In a dramatic conclusion to an eight month trial, eleven jurors delivered 60 “not guilty” verdicts on April 27, 2015 in the Ontario Superior Court of Justice before Justice Bonnie Warkentin. Peter and Pat represented TPG Technology Consulting Ltd. and Philip McDonald.
The case broke new ground in areas of competition, procurement and white collar criminal law. The trial involved over a million pages of documents and was held in a specially designed electronic courtroom in Ottawa.
The accused were six individuals and three corporations. One other individual was acquitted earlier when the trial judge directed a verdict of not guilty at the conclusion of the case for the Crown. With the exception of one individual accused, the other defendants were self-represented.
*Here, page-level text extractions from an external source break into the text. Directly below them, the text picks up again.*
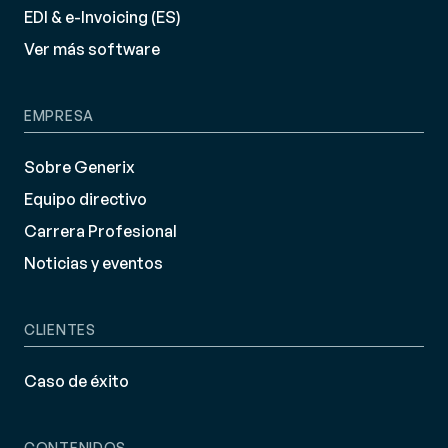
EDI & e-Invoicing (ES)
Ver más software
EMPRESA
Sobre Generix
Equipo directivo
Carrera Profesional
Noticias y eventos
CLIENTES
Caso de éxito
CONTENIDOS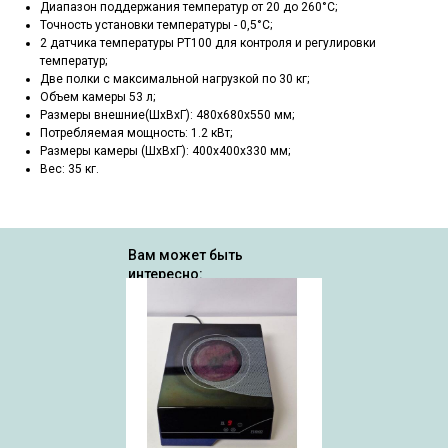
Диапазон поддержания температур от 20 до 260°С;
Точность установки температуры - 0,5°С;
2 датчика температуры РТ100 для контроля и регулировки
температур;
Две полки с максимальной нагрузкой по 30 кг;
Объем камеры 53 л;
Размеры внешние(ШхВхГ): 480х680х550 мм;
Потребляемая мощность: 1.2 кВт;
Размеры камеры (ШхВхГ): 400х400х330 мм;
Вес: 35 кг.
Вам может быть
интересно: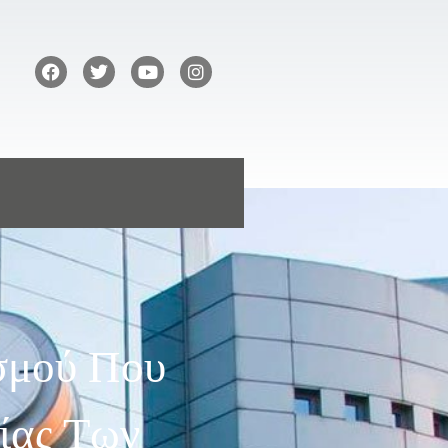
σμού Που
ίας Των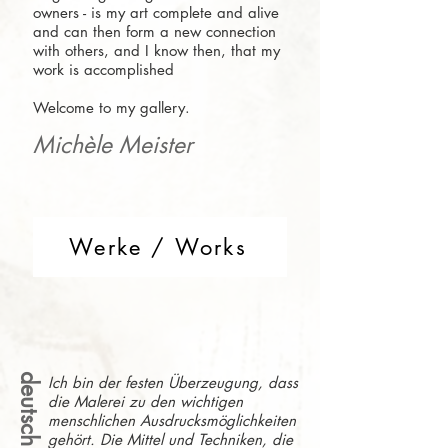
owners - is my art complete and alive
and can then form a new connection
with others, and I know then, that my
work is accomplished
Welcome to my gallery.
Michèle Meister
Werke / Works
deutsch
Ich bin der festen Überzeugung, dass
die Malerei zu den wichtigen
menschlichen Ausdrucksmöglichkeiten
gehört. Die Mittel und Techniken, die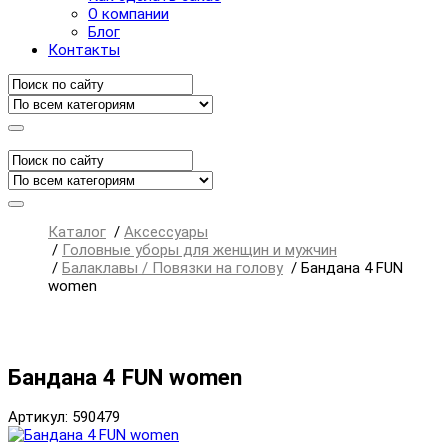
О компании
Блог
Контакты
Каталог
/
Аксессуары
/
Головные уборы для женщин и мужчин
/
Балаклавы / Повязки на голову
/
Бандана 4 FUN
women
Бандана 4 FUN women
Артикул: 590479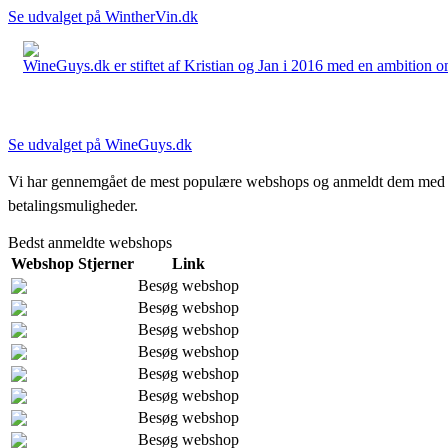
Se udvalget på WintherVin.dk
WineGuys.dk er stiftet af Kristian og Jan i 2016 med en ambition om a
Se udvalget på WineGuys.dk
Vi har gennemgået de mest populære webshops og anmeldt dem med stjern
betalingsmuligheder.
Bedst anmeldte webshops
Webshop
Stjerner
Link
Besøg webshop
Besøg webshop
Besøg webshop
Besøg webshop
Besøg webshop
Besøg webshop
Besøg webshop
Besøg webshop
The defendants were charged with bid-rigging under section 47(2) of the Competition Act, conspiracy to bid-rig under section 465(1)(c) of the Criminal Code, and counselling an individual to bid-rig under section 464(a) of the Criminal Code.
The allegations concerned responses to ten Request for Proposals (RFPs) for the Canada Border Services Agency (CBSA), Public Works and Government Services Canada (PWGSC), and Transport Canada (TC) by several small and medium-sized companies in the Ottawa information technology consulting industry in the Summer and Fall of 2005.
The Competition Bureau had conducted the investigation that lasted over three years before charges were laid in February, 2009. A guilty verdict could have resulted in major fines, imprisonment of up to five years, and the “debarment” of the companies and individuals preventing them from doing any business with the federal government for up to 10 years.
From a precedent standpoint, the rulings by the trial judge on how the jury should be instructed on the issues are significant. She was required to define “bids or tenders”, then decide whether the defence of mistake of fact applied, what types of arrangements or agreements were forbidden by the Competition Act, and how and to whom the accused should “make known” any arrangement or agreement. These rulings shed light on the uncertainty inherent in the wording of section 47 of the Competition Act.
Peter and Pat had earlier won a constitutional challenge to section 69 of the Competition Act before Justice Warkentin, on the basis that the section created a reverse onus on the defendants in violation of the Charter. This strategic win was also interesting in that the judge found that in today’s world, people cannot be assumed to have read all the emails in their inbox.
The decision in this matter demonstrates that bid-rigging charges can be successfully defended. Given the broader adverse consequences of a guilty plea, such as reputational damage or being barred from doing business with the federal government, businesses should not assume that they must pursue a plea bargain with the Competition Bureau.
Peter Mantas and Patrick McCann have extensive experience in litigating procurement and competition law cases. Pat, who recently joined the firm, is a veteran of the criminal bar. They are both members of Fasken Martineau’s newly-created White Collar Crime, Investigations and Compliance group who represent clients from the moment the authorities commence investigations through representations in court or before the relevant tribunal, in multi-jurisdictional white collar crime cases and investigations. Peter and Pat are also members of our Litigation and Dispute Resolution Group as well as our Antitrust/Competition & Marketing group.